Your objective => Exact copy, pictures excluded: output the lines from the opening of the entries through the line bearing "Performances et avantages".

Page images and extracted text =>
·····

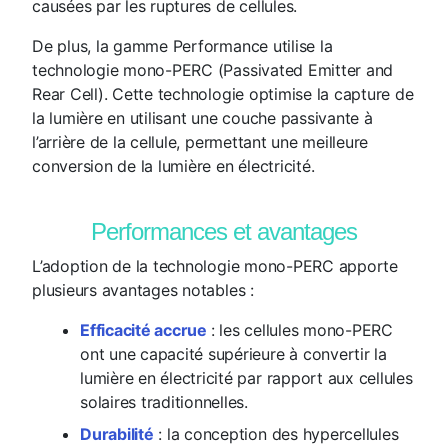
causées par les ruptures de cellules.
De plus, la gamme Performance utilise la
technologie mono-PERC (Passivated Emitter and
Rear Cell). Cette technologie optimise la capture de
la lumière en utilisant une couche passivante à
l’arrière de la cellule, permettant une meilleure
conversion de la lumière en électricité.
Performances et avantages
L’adoption de la technologie mono-PERC apporte
plusieurs avantages notables :
Efficacité accrue
: les cellules mono-PERC
ont une capacité supérieure à convertir la
lumière en électricité par rapport aux cellules
solaires traditionnelles.
Durabilité
: la conception des hypercellules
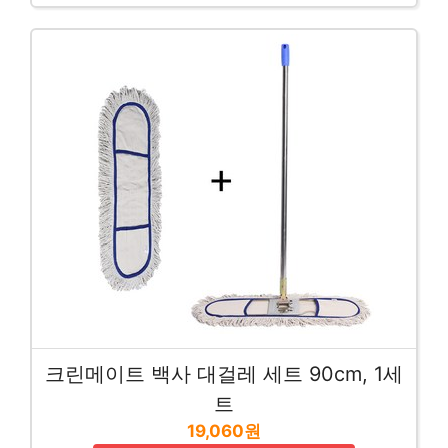
크린메이트 백사 대걸레 세트 90cm, 1세
트
19,060원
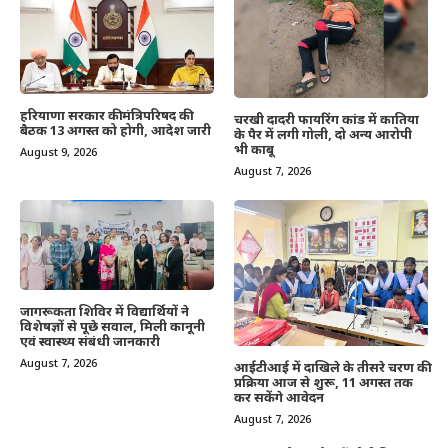
हरियाणा सरकार की मंत्रिपरिषद की
चरखी दादरी फायरिंग कांड में कातिया
बैठक 13 अगस्त को होगी, आदेश जारी
के पैर में लगी गोली, दो अन्य आरोपी
भी काबू
August 9, 2026
August 7, 2026
जागरूकता शिविर में विद्यार्थियों ने
विशेषज्ञों से पूछे सवाल, मिली कानूनी
एवं स्वास्थ्य संबंधी जानकारी
August 7, 2026
आईटीआई में दाखिले के तीसरे चरण की
प्रक्रिया आज से शुरू, 11 अगस्त तक
कर सकेंगे आवेदन
August 7, 2026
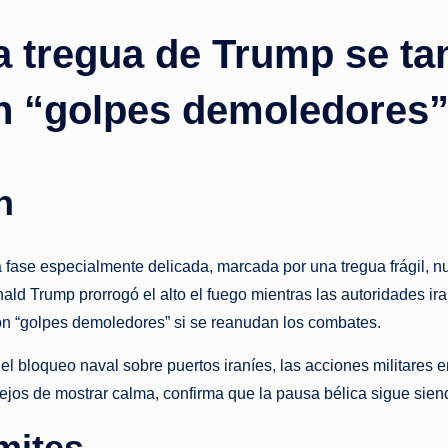
s
la tregua de Trump se t
t
a
n “golpes demoledores
n
t
n
e
na fase especialmente delicada, marcada por una tregua frágil
nald Trump prorrogó el alto el fuego mientras las autoridades i
con “golpes demoledores” si se reanudan los combates.
 el bloqueo naval sobre puertos iraníes, las acciones militares 
lejos de mostrar calma, confirma que la pausa bélica sigue sie
ímites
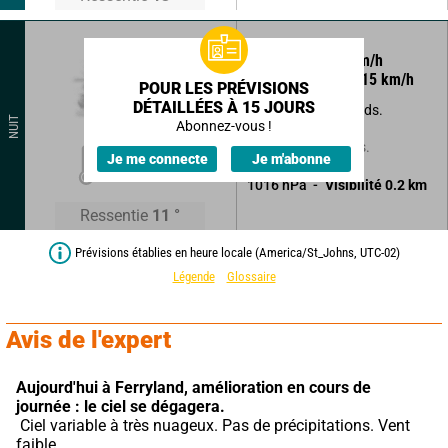
345
°
7
km/h
Rafales à
15
km/h
POUR LES PRÉVISIONS
DÉTAILLÉES À 15 JOURS
Brumes et brouillards.
NUIT
Abonnez-vous !
Sans précipitations.
12
°
Je me connecte
Je m'abonne
1016
hPa
Visibilité
0.2
km
Ressentie
11
°
Prévisions établies en heure locale (America/St_Johns, UTC-02)
Légende
Glossaire
Avis de l'expert
Aujourd'hui à Ferryland,
amélioration en cours de 
journée : le ciel se dégagera.
 Ciel variable à très nuageux. Pas de précipitations. Vent 
faible.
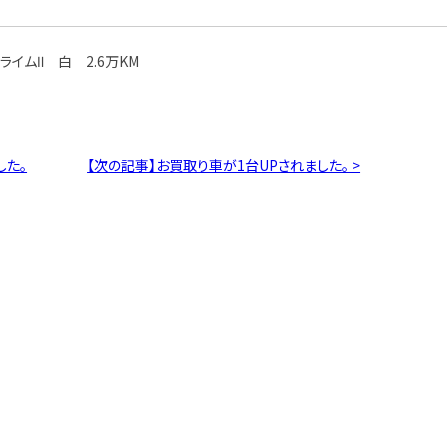
ライムⅡ 白 2.6万KM
した。
【次の記事】お買取り車が1台UPされました。 >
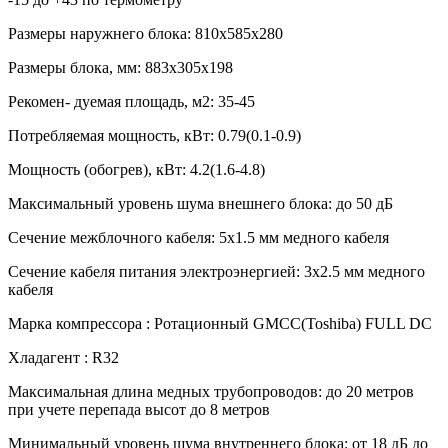
Размеры наружнего блока:
810x585x280
Размеры блока, мм:
883x305x198
Рекомен- дуемая площадь, м2:
35-45
Потребляемая мощность, кВт:
0.79(0.1-0.9)
Мощность (обогрев), кВт:
4.2(1.6-4.8)
Максимальный уровень шума внешнего блока:
до 50 дБ
Сечение межблочного кабеля:
5х1.5 мм медного кабеля
Сечение кабеля питания электроэнергией:
3х2.5 мм медного
кабеля
Марка компрессора :
Ротационный GMCC(Toshiba) FULL DC
Хладагент :
R32
Максимальная длина медных трубопроводов:
до 20 метров
при учете перепада высот до 8 метров
Минимальный уровень шума внутреннего блока:
от 18 дБ до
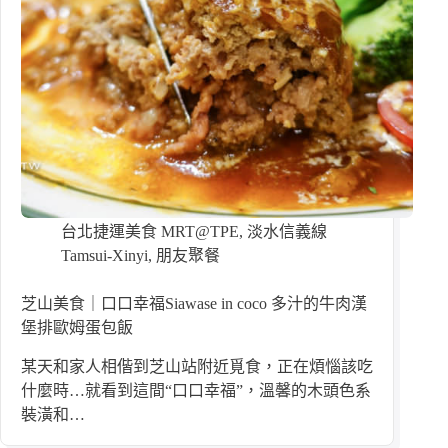
台北捷運美食 MRT@TPE
,
淡水信義線
Tamsui-Xinyi
,
朋友聚餐
芝山美食｜口口幸福Siawase in coco 多汁的牛肉漢
堡排歐姆蛋包飯
某天和家人相偕到芝山站附近覓食，正在煩惱該吃
什麼時…就看到這間“口口幸福”，溫馨的木頭色系
裝潢和…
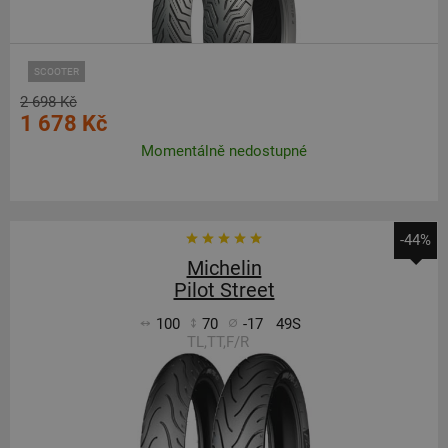
SCOOTER
2 698 Kč
1 678 Kč
Momentálně nedostupné
-44%
Michelin
Pilot Street
100
70
-17
49S
TL,TT,F/R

·····

Solution to the exercise =>
causées par les ruptures de cellules.
De plus, la gamme Performance utilise la
technologie mono-PERC (Passivated Emitter and
Rear Cell). Cette technologie optimise la capture de
la lumière en utilisant une couche passivante à
l’arrière de la cellule, permettant une meilleure
conversion de la lumière en électricité.
Performances et avantages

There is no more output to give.